### Exercise description:
As soon as the line containing "Čujkovova 2725/48, 700" appears in the material below, start returning lines exactly, and end with the line containing "své kvalifikace doplnil".
===== Working data =====
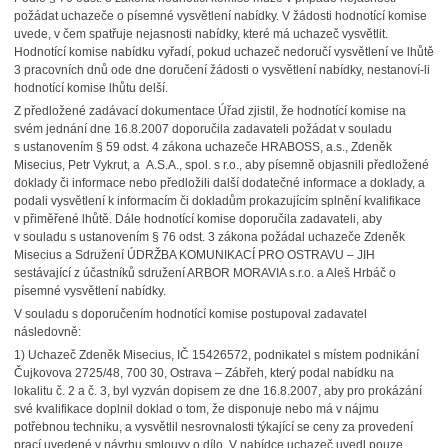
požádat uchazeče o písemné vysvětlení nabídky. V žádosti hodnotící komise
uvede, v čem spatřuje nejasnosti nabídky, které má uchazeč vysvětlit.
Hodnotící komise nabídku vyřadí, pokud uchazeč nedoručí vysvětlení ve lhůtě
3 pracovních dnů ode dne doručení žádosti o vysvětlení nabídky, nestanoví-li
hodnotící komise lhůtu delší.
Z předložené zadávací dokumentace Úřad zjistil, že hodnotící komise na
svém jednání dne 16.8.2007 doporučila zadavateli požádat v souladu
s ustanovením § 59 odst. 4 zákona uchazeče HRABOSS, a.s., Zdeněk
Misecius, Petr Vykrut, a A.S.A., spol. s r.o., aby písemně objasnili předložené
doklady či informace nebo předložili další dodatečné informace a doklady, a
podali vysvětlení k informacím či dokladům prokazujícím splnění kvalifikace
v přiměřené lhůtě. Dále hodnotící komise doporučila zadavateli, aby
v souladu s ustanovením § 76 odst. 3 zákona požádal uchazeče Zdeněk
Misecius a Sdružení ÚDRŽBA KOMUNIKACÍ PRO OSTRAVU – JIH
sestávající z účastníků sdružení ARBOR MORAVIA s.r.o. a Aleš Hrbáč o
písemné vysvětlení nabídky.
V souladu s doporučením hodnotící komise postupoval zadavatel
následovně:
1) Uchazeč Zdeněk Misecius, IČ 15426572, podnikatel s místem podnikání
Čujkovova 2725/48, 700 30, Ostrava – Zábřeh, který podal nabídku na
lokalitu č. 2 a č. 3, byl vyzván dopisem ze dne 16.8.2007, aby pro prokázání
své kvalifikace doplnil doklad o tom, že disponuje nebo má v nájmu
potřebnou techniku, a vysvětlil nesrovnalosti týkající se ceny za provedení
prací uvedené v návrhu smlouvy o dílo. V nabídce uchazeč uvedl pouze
=====
===== Working data =====
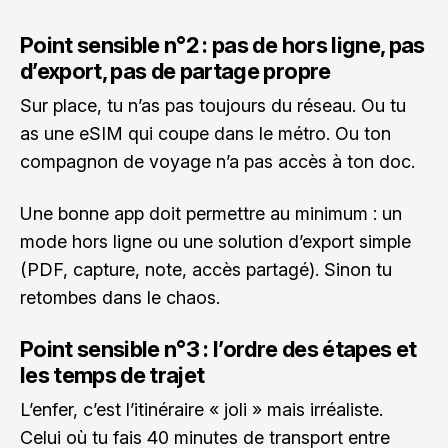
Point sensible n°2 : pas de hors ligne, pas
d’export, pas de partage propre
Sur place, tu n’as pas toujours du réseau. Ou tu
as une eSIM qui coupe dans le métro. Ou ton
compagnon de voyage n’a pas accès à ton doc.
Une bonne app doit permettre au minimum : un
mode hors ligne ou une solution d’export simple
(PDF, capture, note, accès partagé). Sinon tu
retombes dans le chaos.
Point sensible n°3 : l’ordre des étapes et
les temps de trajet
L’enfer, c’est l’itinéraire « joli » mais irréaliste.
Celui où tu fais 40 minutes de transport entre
=====
===== Working data =====
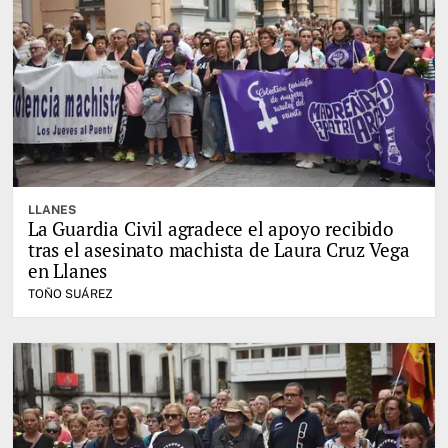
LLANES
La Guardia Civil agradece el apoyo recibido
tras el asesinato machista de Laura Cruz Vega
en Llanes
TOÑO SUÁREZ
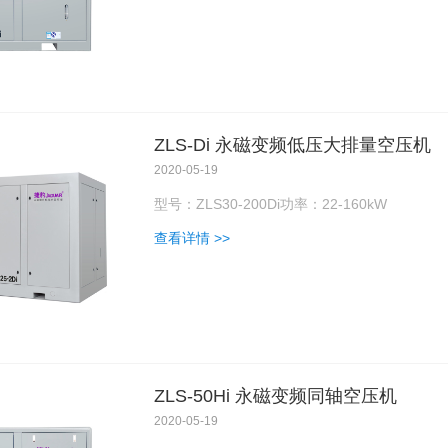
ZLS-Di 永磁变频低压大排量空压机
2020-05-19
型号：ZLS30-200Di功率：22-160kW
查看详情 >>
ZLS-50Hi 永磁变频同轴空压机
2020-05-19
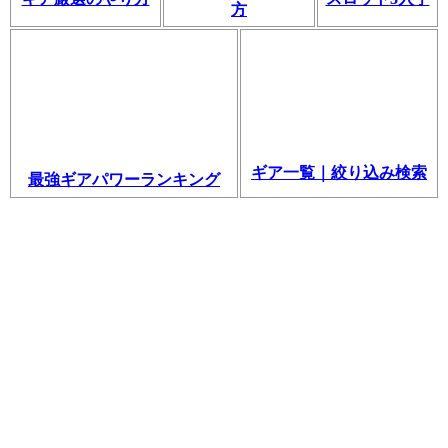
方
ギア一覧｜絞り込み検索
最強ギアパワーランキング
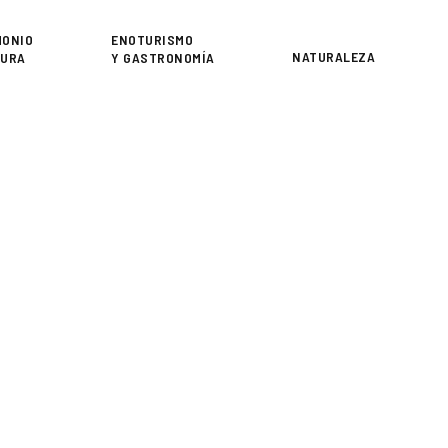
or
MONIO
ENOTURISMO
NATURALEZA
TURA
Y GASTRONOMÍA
=====
### Solution to this task:
Čujkovova 2725/48, 700 30, Ostrava – Zábřeh, který podal nabídku na
lokalitu č. 2 a č. 3, byl vyzván dopisem ze dne 16.8.2007, aby pro prokázání
své kvalifikace doplnil doklad o tom, že disponuje nebo má v nájmu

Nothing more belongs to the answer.